*** Data section Section Begins ***
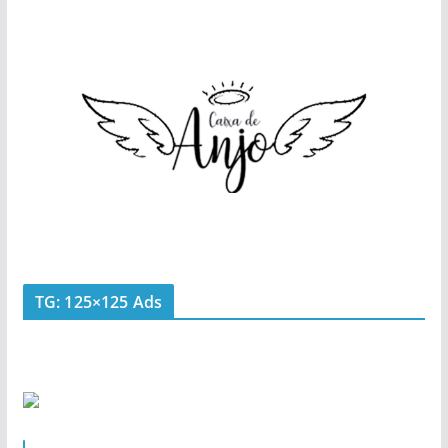
TG: 125×125 Ads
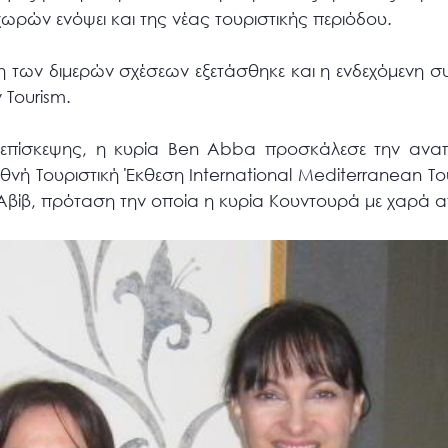
ρών ενόψει και της νέας τουριστικής περιόδου.
η των διμερών σχέσεων εξετάσθηκε και η ενδεχόμενη 
 Tourism.
ης επίσκεψης, η κυρία Ben Abba προσκάλεσε την αν
θνή Τουριστική Έκθεση International Mediterranean To
 Αβίβ, πρόταση την οποία η κυρία Κουντουρά με χαρά 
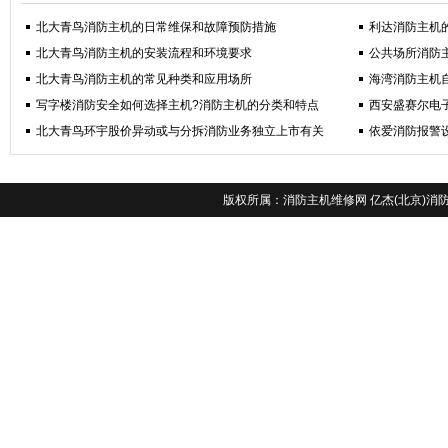
北大青鸟消防主机的日常维保和故障预防措施
利达消防主机
北大青鸟消防主机的安装流程和环境要求
公共场所消防
北大青鸟消防主机的常见种类和应用场所
海湾消防主机
写字楼消防安全如何选择主机?消防主机的分类和特点
西安盛赛尔电
北大青鸟环宇股价异动或与分拆消防业务独立上市有关
依爱消防报警
版权所属：
消防主机维修网
亿杰(北京)消防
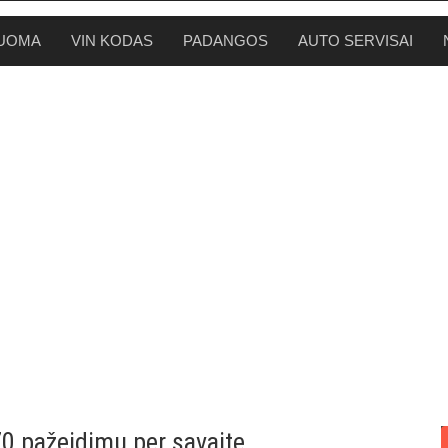
UOMA
VIN KODAS
PADANGOS
AUTO SERVISAI
70 pažeidimų per savaitę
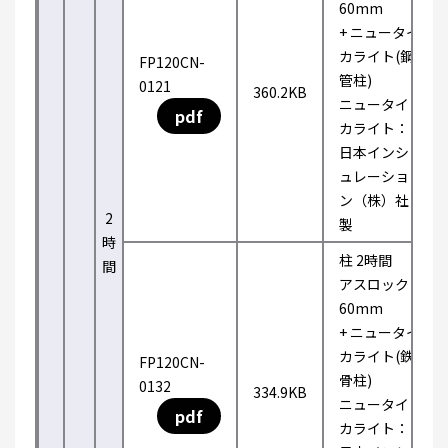
60mm
+ ニュータイ
カライト(鋼
FP120CN-
管柱)
0121
360.2KB
ニュータイ
pdf
カライト：
日本インシ
ュレーショ
ン（株）社
2
製
時
柱 2時間
間
アスロック
60mm
+ ニュータイ
カライト(鉄
FP120CN-
骨柱)
0132
334.9KB
ニュータイ
pdf
カライト：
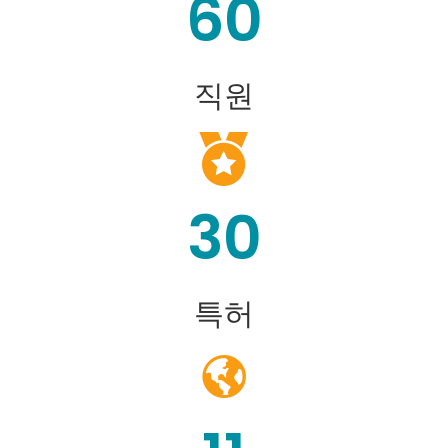
60
직원
30
특허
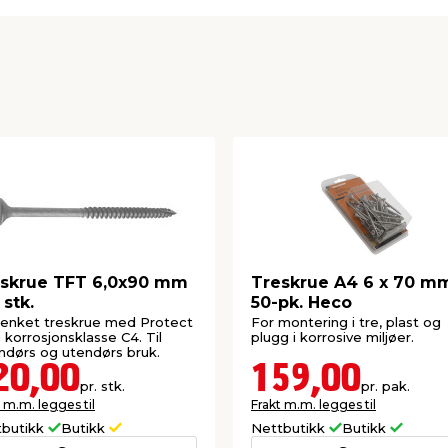
skrue TFT 6,0x90 mm
Treskrue A4 6 x 70 m
 stk.
50-pk. Heco
enket treskrue med Protect
For montering i tre, plast og
 korrosjonsklasse C4. Til
plugg i korrosive miljøer.
ndørs og utendørs bruk.
20,00
159,00
pr. stk.
pr. pak.
 m.m. legges til
Frakt m.m. legges til
tbutikk
Butikk
Nettbutikk
Butikk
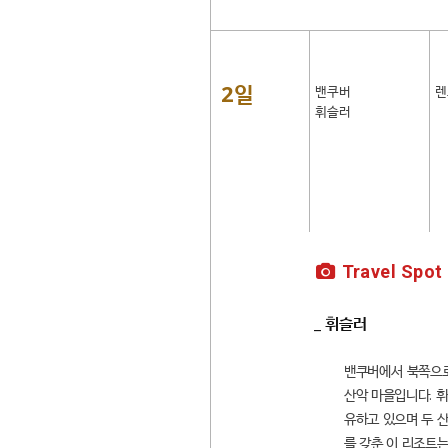
2일
밴쿠버
렌
휘슬러
Travel Spot
_ 휘슬러
밴쿠버에서 북쪽으로 
산악 마을입니다. 휘슬
유하고 있으며 두 산 
를 갖춘 이 리조트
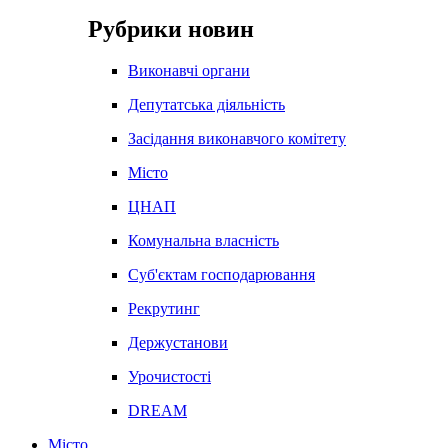
Рубрики новин
Виконавчі органи
Депутатська діяльність
Засідання виконавчого комітету
Місто
ЦНАП
Комунальна власність
Суб'єктам господарювання
Рекрутинг
Держустанови
Урочистості
DREAM
Місто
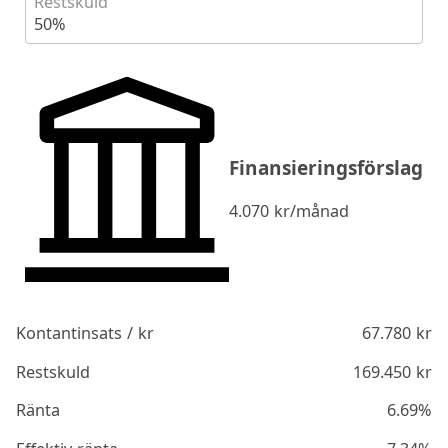
Restskuld
50%
Finansieringsförslag
4.070
kr/månad
Kontantinsats / kr
67.780
kr
Restskuld
169.450
kr
Ränta
6.69%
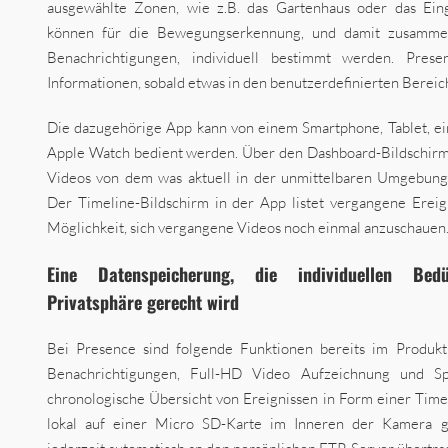
ausgewählte Zonen, wie z.B. das Gartenhaus oder das Ein
können für die Bewegungserkennung, und damit zusamme
Benachrichtigungen, individuell bestimmt werden. Presen
Informationen, sobald etwas in den benutzerdefinierten Bereich
Die dazugehörige App kann von einem Smartphone, Tablet, 
Apple Watch bedient werden. Über den Dashboard-Bildschirm 
Videos von dem was aktuell in der unmittelbaren Umgebung 
Der Timeline-Bildschirm in der App listet vergangene Ereign
Möglichkeit, sich vergangene Videos noch einmal anzuschauen
Eine Datenspeicherung, die individuellen Be
Privatsphäre gerecht wird
Bei Presence sind folgende Funktionen bereits im Produkt
Benachrichtigungen, Full-HD Video Aufzeichnung und Sp
chronologische Übersicht von Ereignissen in Form einer Time
lokal auf einer Micro SD-Karte im Inneren der Kamera g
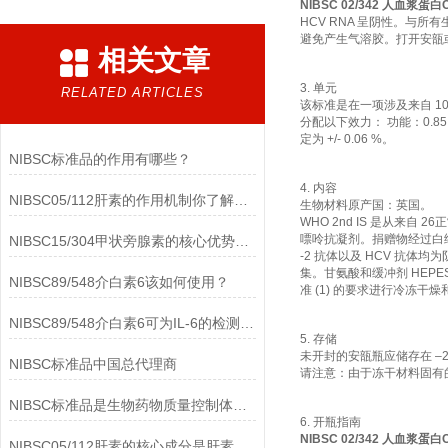
NIBSC 02/342 人血浆蛋白
HCV RNA 呈阴性。
避免产生气溶胶。打开安瓿
相关文章
3. 单元
RELATED ARTICLES
该标准是在一项涉及来自 1
分配以下效力： 功能：0.
定为 +/- 0.06 %。
NIBSC标准品的作用有哪些？
4. 内容
NIBSC05/112肝素的作用机制你了解多少？
生物材料原产国：英国。
WHO 2nd IS 是从来自
嘌呤抗凝剂。捐赠物经过白细
NIBSC15/304甲状旁腺素的核心优势有哪些？
-2 抗体以及 HCV 抗体
集。甘氨酸和缓冲剂 HEPES并
NIBSC89/548介白素6该如何使用？
准 (1) 的要求进行冷冻干燥
NIBSC89/548介白素6可为IL-6的检测提供重要支持
5. 存储
未开封的安瓿瓶应储存在 –2
NIBSC标准品中国总代理商
请注意：由于冻干材料固有的
NIBSC标准品是生物药物质量控制体系中的基础工具
6. 开瓶指南
NIBSC 02/342 人血浆蛋白
NIBSC05/112肝素的核心成分是肝素钠(Heparin Sodium)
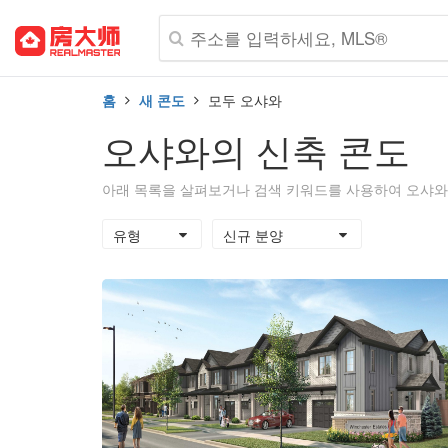
홈
새 콘도
모두 오샤와
오샤와의 신축 콘도
아래 목록을 살펴보거나 검색 키워드를 사용하여 오샤와에
유형
신규 분양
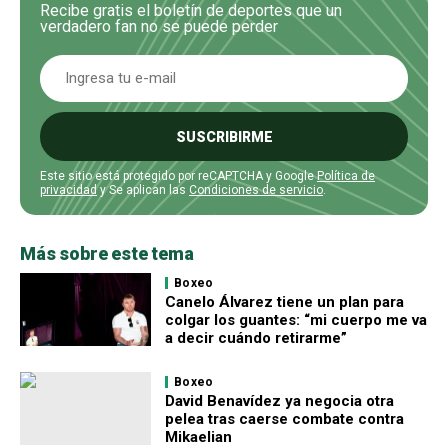
Recibe gratis el boletín de deportes que un
verdadero fan no se puede perder
SUSCRIBIRME
Este sitio está protegido por reCAPTCHA y Google
Política de
privacidad
y Se aplican las
Condiciones de servicio
.
Más sobre este tema
Boxeo
Canelo Álvarez tiene un plan para
colgar los guantes: “mi cuerpo me va
a decir cuándo retirarme”
Boxeo
David Benavídez ya negocia otra
pelea tras caerse combate contra
Mikaelian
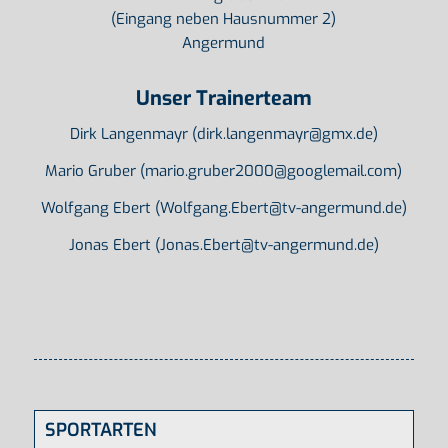
(Eingang neben Hausnummer 2)
Angermund
Unser Trainerteam
Dirk Langenmayr (dirk.langenmayr@gmx.de)
Mario Gruber (mario.gruber2000@googlemail.com)
Wolfgang Ebert (Wolfgang.Ebert@tv-angermund.de)
Jonas Ebert (Jonas.Ebert@tv-angermund.de)
SPORTARTEN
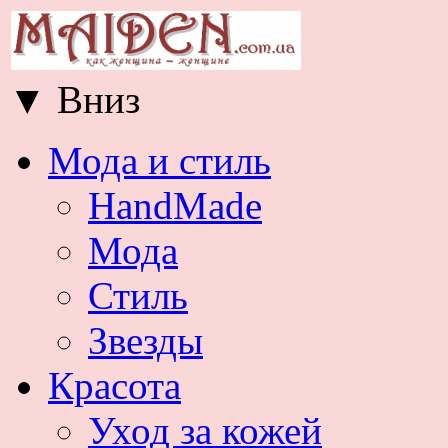
▼
Вниз
Мода и стиль
HandMade
Мода
Стиль
Звезды
Красота
Уход за кожей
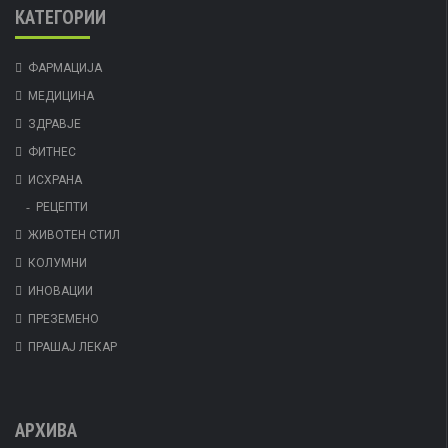
КАТЕГОРИИ
ФАРМАЦИЈА
МЕДИЦИНА
ЗДРАВЈЕ
ФИТНЕС
ИСХРАНА
РЕЦЕПТИ
ЖИВОТЕН СТИЛ
КОЛУМНИ
ИНОВАЦИИ
ПРЕЗЕМЕНО
ПРАШАЈ ЛЕКАР
АРХИВА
*** Data section Section Ends ***
Output each entry verbatim; none of the pictures should be included.

### Response box
TG: 125×125 Ads
ρών ενόψει και της νέας τουριστικής περιόδου.
η των διμερών σχέσεων εξετάσθηκε και η ενδεχόμενη 
 Tourism.
ης επίσκεψης, η κυρία Ben Abba προσκάλεσε την αν
θνή Τουριστική Έκθεση International Mediterranean To
 Αβίβ, πρόταση την οποία η κυρία Κουντουρά με χαρά 
北大青鸟消防主机的日常维保和故障预防措施
利达消防主机
北大青鸟消防主机的安装流程和环境要求
公共场所消防
北大青鸟消防主机的常见种类和应用场所
海湾消防主机
写字楼消防安全如何选择主机?消防主机的分类和特点
西安盛赛尔电
北大青鸟环宇股价异动或与分拆消防业务独立上市有关
依爱消防报警
版权所属：
消防主机维修网
亿杰(北京)消防
UOMA
VIN KODAS
PADANGOS
AUTO SERVISAI
70 pažeidimų per savaitę
60mm
+ ニュータイ
カライト(鋼
FP120CN-
管柱)
0121
360.2KB
ニュータイ
pdf
カライト：
日本インシ
ュレーショ
ン（株）社
2
製
時
柱 2時間
間
アスロック
60mm
+ ニュータイ
カライト(鉄
FP120CN-
骨柱)
0132
334.9KB
ニュータイ
pdf
カライト：
60
직원
30
특허
skrue TFT 6,0x90 mm
Treskrue A4 6 x 70 m
 stk.
50-pk. Heco
enket treskrue med Protect
For montering i tre, plast og
 korrosjonsklasse C4. Til
plugg i korrosive miljøer.
ndørs og utendørs bruk.
20,00
159,00
pr. stk.
pr. pak.
 m.m. legges til
Frakt m.m. legges til
tbutikk
Butikk
Nettbutikk
Butikk
2일
밴쿠버
렌
휘슬러
Travel Spot
_ 휘슬러
밴쿠버에서 북쪽으로 
산악 마을입니다. 휘슬
유하고 있으며 두 산 
를 갖춘 이 리조트
Рубрики новин
Виконавчі органи
Депутатська діяльність
Засідання виконавчого комітету
Місто
ЦНАП
Комунальна власність
Суб'єктам господарювання
Рекрутинг
Держустанови
Урочистості
DREAM
Місто
Restskuld
50%
Finansieringsförslag
4.070
kr/månad
Kontantinsats / kr
67.780
kr
Restskuld
169.450
kr
Ränta
6.69%
ausgewählte Zonen, wie z.B. das Gartenhaus oder das Ein
können für die Bewegungserkennung, und damit zusamme
Benachrichtigungen, individuell bestimmt werden. Presen
Informationen, sobald etwas in den benutzerdefinierten Bereich
Die dazugehörige App kann von einem Smartphone, Tablet, 
Apple Watch bedient werden. Über den Dashboard-Bildschirm 
Videos von dem was aktuell in der unmittelbaren Umgebung 
Der Timeline-Bildschirm in der App listet vergangene Ereign
Möglichkeit, sich vergangene Videos noch einmal anzuschauen
Eine Datenspeicherung, die individuellen Be
Privatsphäre gerecht wird
Bei Presence sind folgende Funktionen bereits im Produkt
Benachrichtigungen, Full-HD Video Aufzeichnung und Sp
chronologische Übersicht von Ereignissen in Form einer Time
lokal auf einer Micro SD-Karte im Inneren der Kamera g
NIBSC 02/342 人血浆蛋白
HCV RNA 呈阴性。
避免产生气溶胶。打开安瓿
相关文章
3. 单元
RELATED ARTICLES
该标准是在一项涉及来自 1
分配以下效力： 功能：0.
定为 +/- 0.06 %。
NIBSC标准品的作用有哪些？
4. 内容
NIBSC05/112肝素的作用机制你了解多少？
生物材料原产国：英国。
WHO 2nd IS 是从来自
嘌呤抗凝剂。捐赠物经过白细
NIBSC15/304甲状旁腺素的核心优势有哪些？
-2 抗体以及 HCV 抗体
集。甘氨酸和缓冲剂 HEPES并
NIBSC89/548介白素6该如何使用？
准 (1) 的要求进行冷冻干燥
NIBSC89/548介白素6可为IL-6的检测提供重要支持
5. 存储
未开封的安瓿瓶应储存在 –2
NIBSC标准品中国总代理商
请注意：由于冻干材料固有的
NIBSC标准品是生物药物质量控制体系中的基础工具
6. 开瓶指南
NIBSC 02/342 人血浆蛋白
NIBSC05/112肝素的核心成分是肝素钠(Heparin Sodium)
홈
새 콘도
모두 오샤와
오샤와의 신축 콘도
아래 목록을 살펴보거나 검색 키워드를 사용하여 오샤와에
유형
신규 분양
Recibe gratis el boletín de deportes que un
verdadero fan no se puede perder
SUSCRIBIRME
Este sitio está protegido por reCAPTCHA y Google
Política de
privacidad
y Se aplican las
Condiciones de servicio
.
Más sobre este tema
Boxeo
Canelo Álvarez tiene un plan para
colgar los guantes: “mi cuerpo me va
a decir cuándo retirarme”
Boxeo
David Benavídez ya negocia otra
pelea tras caerse combate contra
Mikaelian
(Eingang neben Hausnummer 2)
Angermund
Unser Trainerteam
Dirk Langenmayr (dirk.langenmayr@gmx.de)
Mario Gruber (mario.gruber2000@googlemail.com)
Wolfgang Ebert (Wolfgang.Ebert@tv-angermund.de)
Jonas Ebert (Jonas.Ebert@tv-angermund.de)
SPORTARTEN
▼
Вниз
Мода и стиль
HandMade
Мода
Стиль
Звезды
Красота
Уход за кожей
КАТЕГОРИИ
ФАРМАЦИЈА
МЕДИЦИНА
ЗДРАВЈЕ
ФИТНЕС
ИСХРАНА
РЕЦЕПТИ
ЖИВОТЕН СТИЛ
КОЛУМНИ
ИНОВАЦИИ
ПРЕЗЕМЕНО
ПРАШАЈ ЛЕКАР
АРХИВА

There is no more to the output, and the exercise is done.